Collected data
------------

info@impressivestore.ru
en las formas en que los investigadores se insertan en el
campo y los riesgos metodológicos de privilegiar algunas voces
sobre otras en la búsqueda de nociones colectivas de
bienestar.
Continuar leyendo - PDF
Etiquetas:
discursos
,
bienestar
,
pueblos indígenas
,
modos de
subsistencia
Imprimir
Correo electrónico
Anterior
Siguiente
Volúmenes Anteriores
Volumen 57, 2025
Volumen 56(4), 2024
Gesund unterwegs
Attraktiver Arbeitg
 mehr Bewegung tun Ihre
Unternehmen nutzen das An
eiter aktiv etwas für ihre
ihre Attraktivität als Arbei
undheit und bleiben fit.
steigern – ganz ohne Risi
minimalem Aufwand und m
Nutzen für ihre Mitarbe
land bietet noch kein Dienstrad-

------------

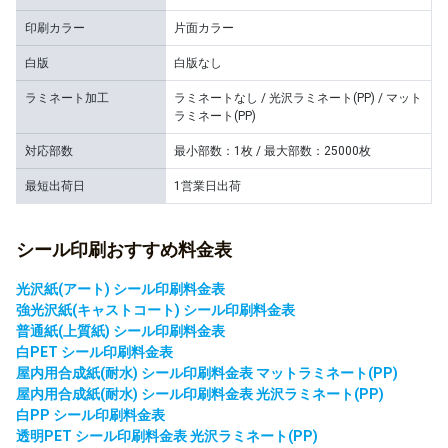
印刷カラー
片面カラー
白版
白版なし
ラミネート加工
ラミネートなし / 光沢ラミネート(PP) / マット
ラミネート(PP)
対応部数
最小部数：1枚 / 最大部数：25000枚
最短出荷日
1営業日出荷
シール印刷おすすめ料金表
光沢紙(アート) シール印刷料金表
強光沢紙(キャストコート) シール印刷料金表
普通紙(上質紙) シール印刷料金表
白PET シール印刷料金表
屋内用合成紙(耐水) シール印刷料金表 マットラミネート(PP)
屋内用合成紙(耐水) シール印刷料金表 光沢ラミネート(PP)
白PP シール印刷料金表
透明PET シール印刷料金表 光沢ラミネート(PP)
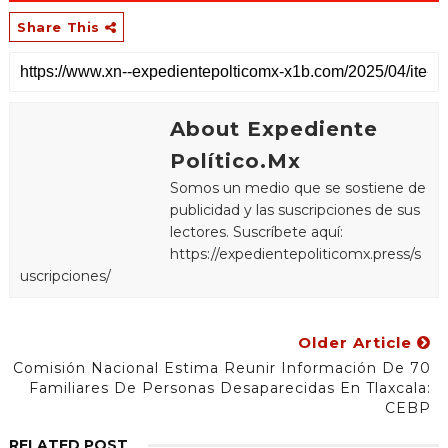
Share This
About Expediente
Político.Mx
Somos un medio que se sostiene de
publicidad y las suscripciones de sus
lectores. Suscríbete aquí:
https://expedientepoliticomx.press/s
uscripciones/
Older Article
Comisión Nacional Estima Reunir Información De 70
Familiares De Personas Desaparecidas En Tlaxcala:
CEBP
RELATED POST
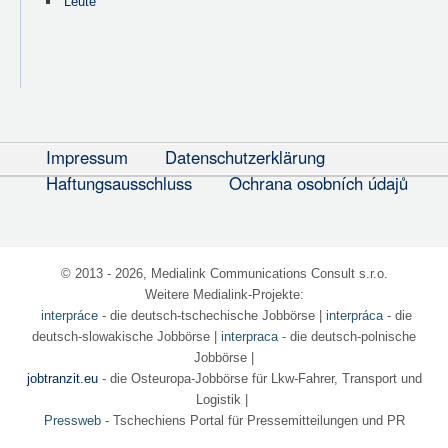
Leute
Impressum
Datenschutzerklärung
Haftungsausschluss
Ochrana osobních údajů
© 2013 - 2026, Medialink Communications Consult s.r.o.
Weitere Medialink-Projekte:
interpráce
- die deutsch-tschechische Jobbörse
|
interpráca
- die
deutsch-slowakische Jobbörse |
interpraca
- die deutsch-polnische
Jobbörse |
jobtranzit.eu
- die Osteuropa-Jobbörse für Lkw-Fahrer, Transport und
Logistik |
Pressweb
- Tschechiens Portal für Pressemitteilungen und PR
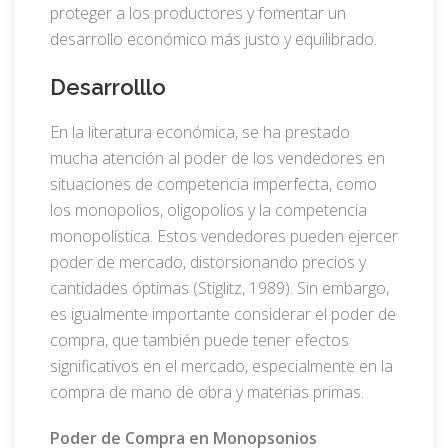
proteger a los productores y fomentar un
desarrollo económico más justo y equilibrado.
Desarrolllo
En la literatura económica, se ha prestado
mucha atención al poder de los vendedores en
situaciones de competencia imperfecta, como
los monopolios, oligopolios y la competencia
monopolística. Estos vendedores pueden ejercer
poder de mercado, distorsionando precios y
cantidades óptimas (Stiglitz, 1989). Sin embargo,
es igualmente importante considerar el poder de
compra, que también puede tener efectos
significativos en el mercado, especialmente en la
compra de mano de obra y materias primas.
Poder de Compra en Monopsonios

------------

**WHAT YOU ARE ASKED TO DO**
From the records above, copy exactly the lines starting at the one with "ラミネートなし / 光沢ラミネート(PP) / マット" and ending at the one with "Poder de Compra en Monopsonios", and no others. Pictures stay out.

**COMPLETED EXERCISE**
ラミネートなし / 光沢ラミネート(PP) / マット
ラミネート(PP)
対応部数
最小部数：1枚 / 最大部数：25000枚
最短出荷日
1営業日出荷
シール印刷おすすめ料金表
光沢紙(アート) シール印刷料金表
強光沢紙(キャストコート) シール印刷料金表
普通紙(上質紙) シール印刷料金表
白PET シール印刷料金表
屋内用合成紙(耐水) シール印刷料金表 マットラミネート(PP)
屋内用合成紙(耐水) シール印刷料金表 光沢ラミネート(PP)
白PP シール印刷料金表
透明PET シール印刷料金表 光沢ラミネート(PP)
Share This
About Expediente
Político.Mx
Somos un medio que se sostiene de
publicidad y las suscripciones de sus
lectores. Suscríbete aquí:
https://expedientepoliticomx.press/s
uscripciones/
Older Article
Comisión Nacional Estima Reunir Información De 70
Familiares De Personas Desaparecidas En Tlaxcala:
CEBP
RELATED POST
Leute
Impressum
Datenschutzerklärung
Haftungsausschluss
Ochrana osobních údajů
© 2013 - 2026, Medialink Communications Consult s.r.o.
Weitere Medialink-Projekte:
interpráce
- die deutsch-tschechische Jobbörse
|
interpráca
- die
deutsch-slowakische Jobbörse |
interpraca
- die deutsch-polnische
Jobbörse |
jobtranzit.eu
- die Osteuropa-Jobbörse für Lkw-Fahrer, Transport und
Logistik |
Pressweb
- Tschechiens Portal für Pressemitteilungen und PR
proteger a los productores y fomentar un
desarrollo económico más justo y equilibrado.
Desarrolllo
En la literatura económica, se ha prestado
mucha atención al poder de los vendedores en
situaciones de competencia imperfecta, como
los monopolios, oligopolios y la competencia
monopolística. Estos vendedores pueden ejercer
poder de mercado, distorsionando precios y
cantidades óptimas (Stiglitz, 1989). Sin embargo,
es igualmente importante considerar el poder de
compra, que también puede tener efectos
significativos en el mercado, especialmente en la
compra de mano de obra y materias primas.
Poder de Compra en Monopsonios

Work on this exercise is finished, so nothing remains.